Unglaublich, wie viel Zeit dieser seltsame Gottesdienst hinwegfraß:

Von elf Uhr bis viertel nach zwölf saßen wir einfach nur so herum.

Ich schaute auf einen geigenden Herrn in seinen geschnürten Entenschuhen und überlegte, wie er wohl direkt nach seiner Geburt ausgesehen haben mag?

Pfarrer Heino D., ein leicht übergewichtiger Herr mit gelbem Haar, der immer so gekonnt „Die Stimme des kleinen Mannes“ einzufangen versteht, hielt die Predigt und stand dazu pilzförmig unter dem Kanzeldach, das ihm abzugshaubenartig die Frisur zu überstülpen schien.

„Der große Knüller kam ja erst – die Auferstehung!“ hörte man ihn volksnah predigen.

Ich vertrieb mir die Zeit damit, an Buz über den Wolken zu denken.

In der Pause begrüßte ich den milden Konzertmeisterinnengatten Herrn F., dessen Gedächtnis tatsächlich eine Laufmasche bekommen zu haben scheint?
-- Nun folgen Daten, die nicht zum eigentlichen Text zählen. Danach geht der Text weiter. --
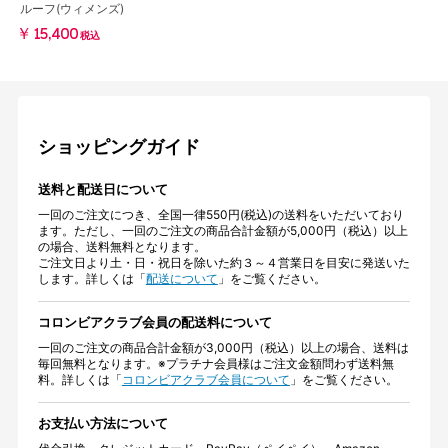
ルーフ(ウィメンズ)
￥15,400
税込
ショッピングガイド
送料と配送日について
一回のご注文につき、全国一律550円(税込)の送料をいただいており
ます。ただし、一回のご注文の商品合計金額が5,000円（税込）以上
の場合、送料無料となります。
ご注文日より土・日・祝日を除いた約３～４営業日を目安に発送いた
します。詳しくは「
配送について
」をご覧ください。
コロンビアクラブ会員の配送料について
一回のご注文の商品合計金額が3,000円（税込）以上の場合、送料は
毎回無料となります。※プラチナ会員様はご注文金額問わず送料無
料。詳しくは「
コロンビアクラブ会員について
」をご覧ください。
お支払い方法について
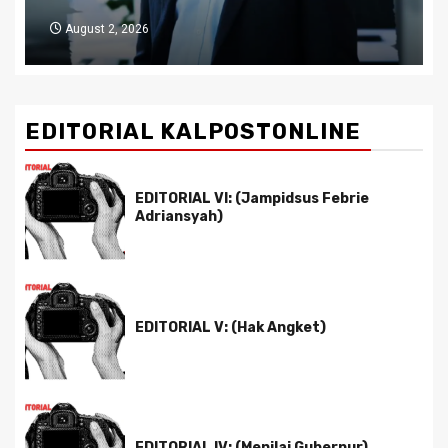
July 29, 2026
EDITORIAL KALPOSTONLINE
EDITORIAL VI: (Jampidsus Febrie
Adriansyah)
EDITORIAL V: (Hak Angket)
EDITORIAL IV: (Menilai Gubernur)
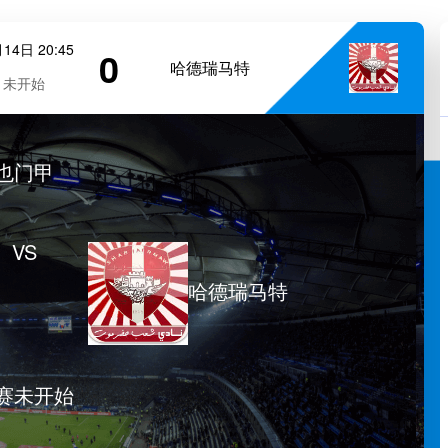
14日 20:45
0
哈德瑞马特
未开始
也门甲
VS
哈德瑞马特
赛未开始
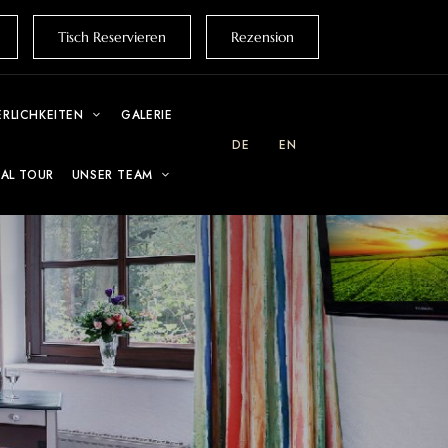
Tisch Reservieren
Rezension
ERLICHKEITEN
GALERIE
DE
EN
UAL TOUR
UNSER TEAM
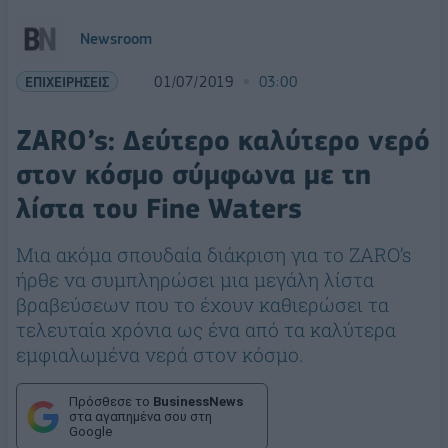
Newsroom
ΕΠΙΧΕΙΡΗΣΕΙΣ
01/07/2019
03:00
ZARO’s: Δεύτερο καλύτερο νερό
στον κόσμο σύμφωνα με τη
λίστα του Fine Waters
Μια ακόμα σπουδαία διάκριση για το ZARO’s
ήρθε να συμπληρώσει μια μεγάλη λίστα
βραβεύσεων που το έχουν καθιερώσει τα
τελευταία χρόνια ως ένα από τα καλύτερα
εμφιαλωμένα νερά στον κόσμο.
Πρόσθεσε το
BusinessNews
στα αγαπημένα σου στη
Google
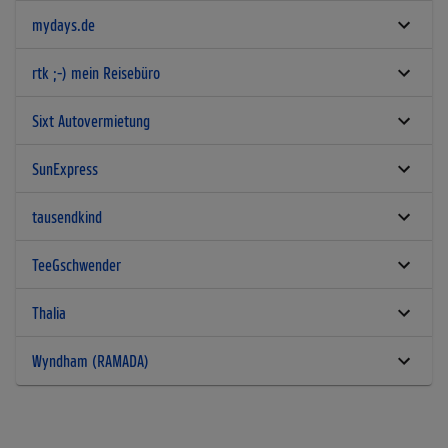
mydays.de
rtk ;-) mein Reisebüro
Sixt Autovermietung
SunExpress
tausendkind
TeeGschwender
Thalia
Wyndham (RAMADA)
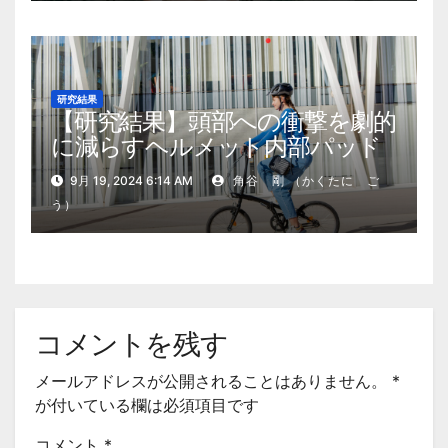
研究結果
【研究結果】頭部への衝撃を劇的
に減らすヘルメット内部パッド
9月 19, 2024 6:14 AM
角谷 剛 （かくたに ご
う）
コメントを残す
メールアドレスが公開されることはありません。
*
が付いている欄は必須項目です
コメント
*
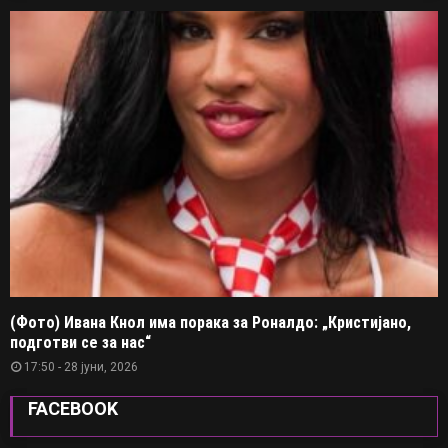
(Фото) Ивана Кнол има порака за Роналдо: „Кристијано,
подготви се за нас“
17:50 - 28 јуни, 2026
FACEBOOK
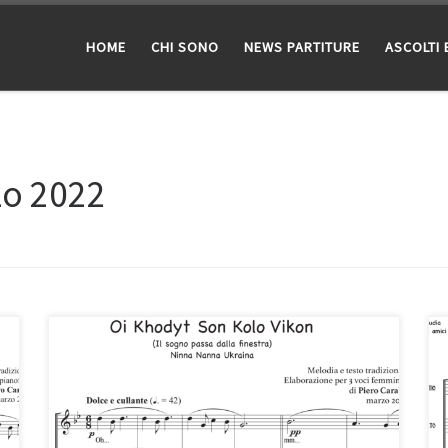
HOME
CHI SONO
NEWS PARTITURE
ASCOLTI 
zo 2022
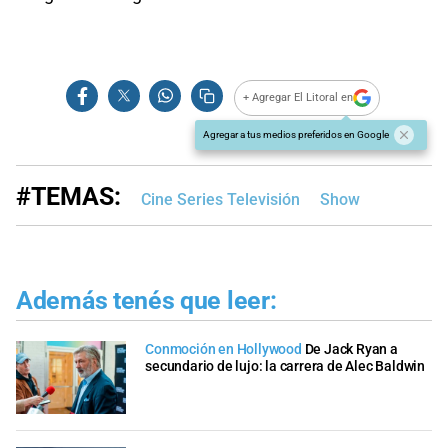
+ Agregar El Litoral en
Agregar a tus medios preferidos en Google
#TEMAS:
Cine Series Televisión
Show
Además tenés que leer:
Conmoción en Hollywood
De Jack Ryan a
secundario de lujo: la carrera de Alec Baldwin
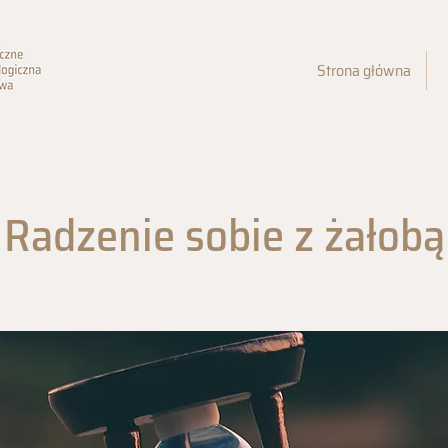
Strona główna
Radzenie sobie z żałobą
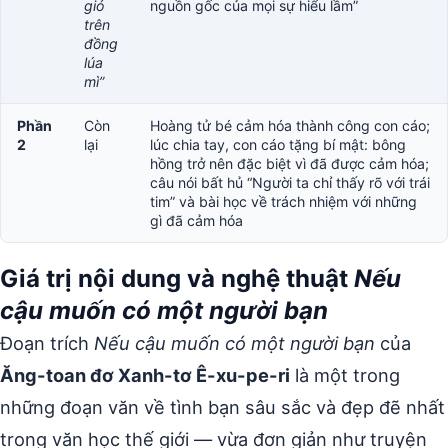
gió
nguồn gốc của mọi sự hiểu lầm”
trên
đồng
lúa
mì”
Phần
Còn
Hoàng tử bé cảm hóa thành công con cáo;
2
lại
lúc chia tay, con cáo tặng bí mật: bông
hồng trở nên đặc biệt vì đã được cảm hóa;
câu nói bất hủ “Người ta chỉ thấy rõ với trái
tim” và bài học về trách nhiệm với những
gì đã cảm hóa
Giá trị nội dung và nghệ thuật
Nếu
cậu muốn có một người bạn
Đoạn trích
Nếu cậu muốn có một người bạn
của
Ăng-toan đơ Xanh-tơ Ê-xu-pe-ri
là một trong
những đoạn văn về tình bạn sâu sắc và đẹp đẽ nhất
trong văn học thế giới — vừa đơn giản như truyện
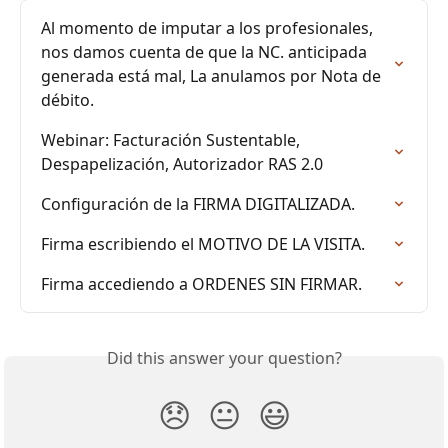
Al momento de imputar a los profesionales, 
nos damos cuenta de que la NC. anticipada 
generada está mal, La anulamos por Nota de 
débito.
Webinar: Facturación Sustentable, 
Despapelización, Autorizador RAS 2.0
Configuración de la FIRMA DIGITALIZADA.
Firma escribiendo el MOTIVO DE LA VISITA.
Firma accediendo a ORDENES SIN FIRMAR.
Did this answer your question?
😞
😐
😃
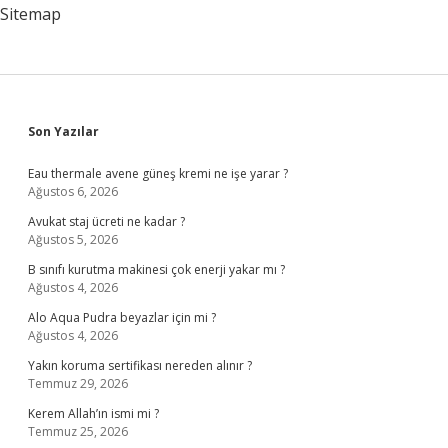
Sitemap
Sidebar
Son Yazılar
Eau thermale avene güneş kremi ne işe yarar ?
Ağustos 6, 2026
Avukat staj ücreti ne kadar ?
Ağustos 5, 2026
B sınıfı kurutma makinesi çok enerji yakar mı ?
Ağustos 4, 2026
Alo Aqua Pudra beyazlar için mi ?
Ağustos 4, 2026
Yakın koruma sertifikası nereden alınır ?
Temmuz 29, 2026
Kerem Allah’ın ismi mi ?
Temmuz 25, 2026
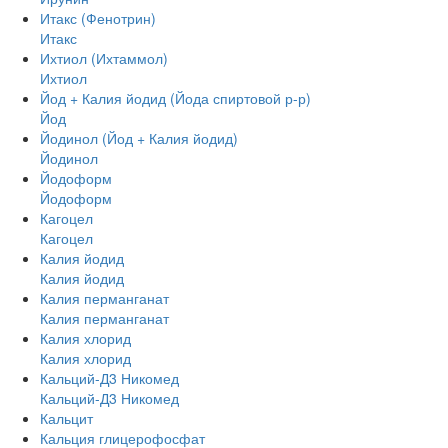
Итакс (Фенотрин)
Итакс
Ихтиол (Ихтаммол)
Ихтиол
Йод + Калия йодид (Йода спиртовой р-р)
Йод
Йодинол (Йод + Калия йодид)
Йодинол
Йодоформ
Йодоформ
Кагоцел
Кагоцел
Калия йодид
Калия йодид
Калия перманганат
Калия перманганат
Калия хлорид
Калия хлорид
Кальций-Д3 Никомед
Кальций-Д3 Никомед
Кальцит
Кальция глицерофосфат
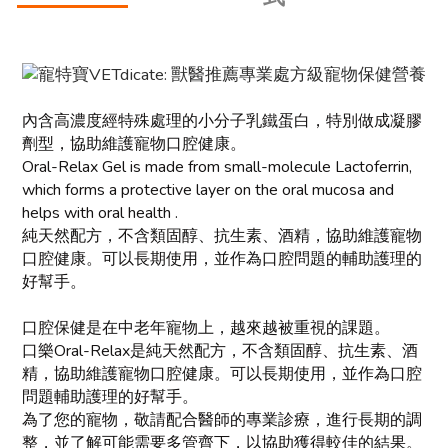
內含高濃度經特殊處理的小分子乳鐵蛋白，特別做成凝膠
劑型，協助維護寵物口腔健康。
Oral-Relax Gel is made from small-molecule Lactoferrin,
which forms a protective layer on the oral mucosa and
helps with oral health .
純天然配方，不含類固醇、抗生素、酒精，協助維護寵物
口腔健康。可以長期使用，並作為口腔問題的輔助護理的
好幫手。
口腔保健是在中老年寵物上，越來越被重視的課題。
口樂Oral-Relax是純天然配方，不含類固醇、抗生素、酒
精，協助維護寵物口腔健康。可以長期使用，並作為口腔
問題輔助護理的好幫手。
為了您的寵物，敬請配合醫師的專業診療，進行長期的調
整，並了解可能需要多管齊下，以協助獲得較佳的結果。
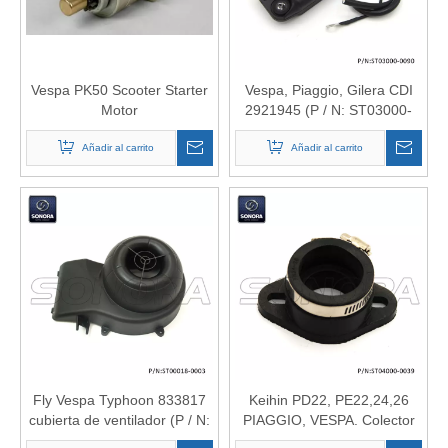
Vespa PK50 Scooter Starter
Vespa, Piaggio, Gilera CDI
Motor
2921945 (P / N: ST03000-
0090) Calidad superior
Añadir al carrito
Añadir al carrito
Fly Vespa Typhoon 833817
Keihin PD22, PE22,24,26
cubierta de ventilador (P / N:
PIAGGIO, VESPA. Colector
ST00018-0003) Calidad
de admisión Peugeot (P / N:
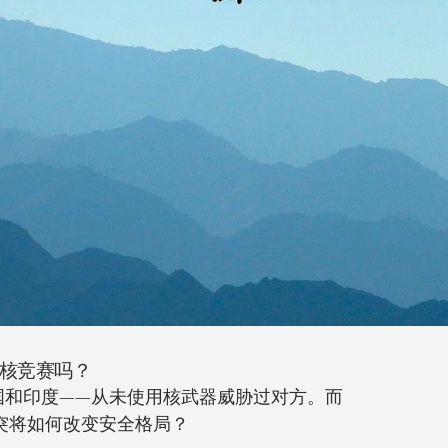
核竞赛吗？
国和印度——从未使用核武器威胁过对方。而
突将如何改变安全格局？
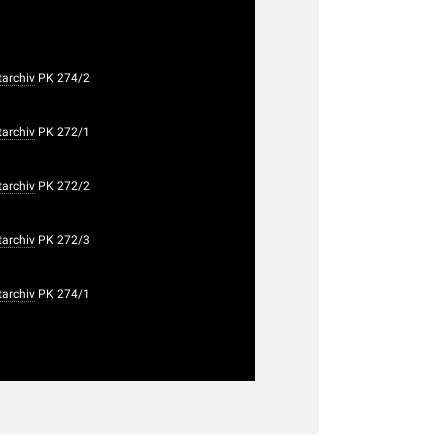
tarchiv
PK 274/2
tarchiv
PK 272/1
tarchiv
PK 272/2
tarchiv
PK 272/3
tarchiv
PK 274/1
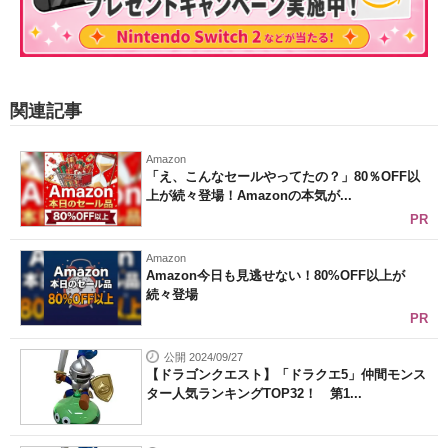
関連記事
Amazon
「え、こんなセールやってたの？」80％OFF以
上が続々登場！Amazonの本気が...
PR
Amazon
Amazon今日も見逃せない！80%OFF以上が
続々登場
PR
公開 2024/09/27
【ドラゴンクエスト】「ドラクエ5」仲間モンス
ター人気ランキングTOP32！ 第1...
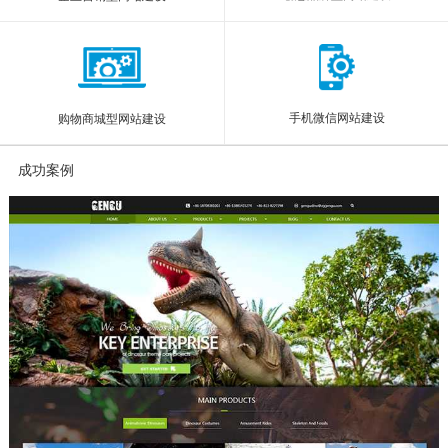
手机微信网站建设
购物商城型网站建设
成功案例
More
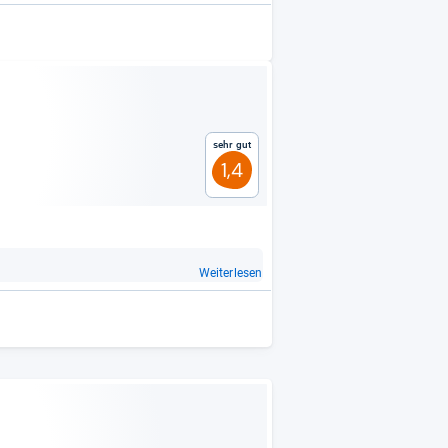
Sehr gut
1,4
Weiterlesen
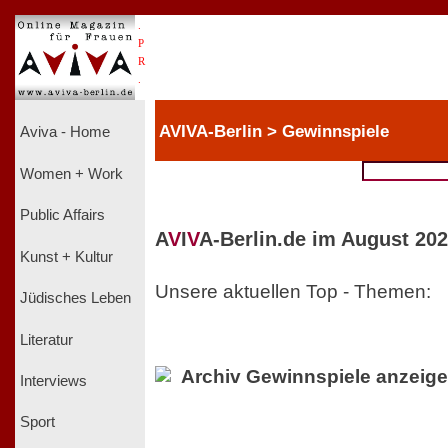
.
P
R
.
AVIVA-Berlin > Gewinnspiele
Aviva - Home
Women + Work
Public Affairs
A
V
I
V
A-Berlin.de im August 202
Kunst + Kultur
Unsere aktuellen Top - Themen:
Jüdisches Leben
Literatur
Archiv Gewinnspiele anzeig
Interviews
Sport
Er frug: „Woher kennen wir uns?“

„Ich bin doch die Franziska. Hab ich mich so verändert?“

Jemand berichtete mir, daß der Vater einer Dame aus dem Chor, ein emeritierter Professor aus Detmold, der sich interessiert meine CD angehört habe, sich gerne mit mir über die Bachsche Aufführungspraxis zoffen würde…es sei ein Hobby von ihm, herumzurechten, Gegengeschosse aufzufahren und rumzuargumentieren.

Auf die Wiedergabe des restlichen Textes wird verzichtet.